• [Assignment]: Exact copy required. Repeat the records, but keep the pictures out.

Saved entries:
────────
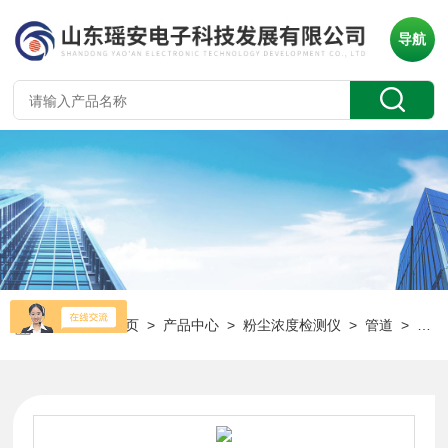
导航
当前位置：
首页
>
产品中心
>
粉尘浓度检测仪
>
管道
> YR-F200管道插入式粉尘浓度检测仪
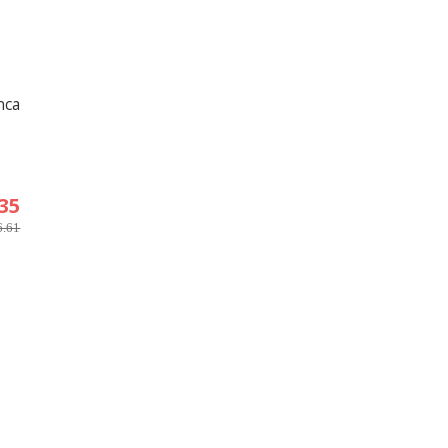
nca
.35
6.61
────────
• [Solution for this task]:
导航
当前位置：
首页
>
产品中心
>
粉尘浓度检测仪
>
管道
> YR-F200管道插入式粉尘浓度检测仪
nca
.35
6.61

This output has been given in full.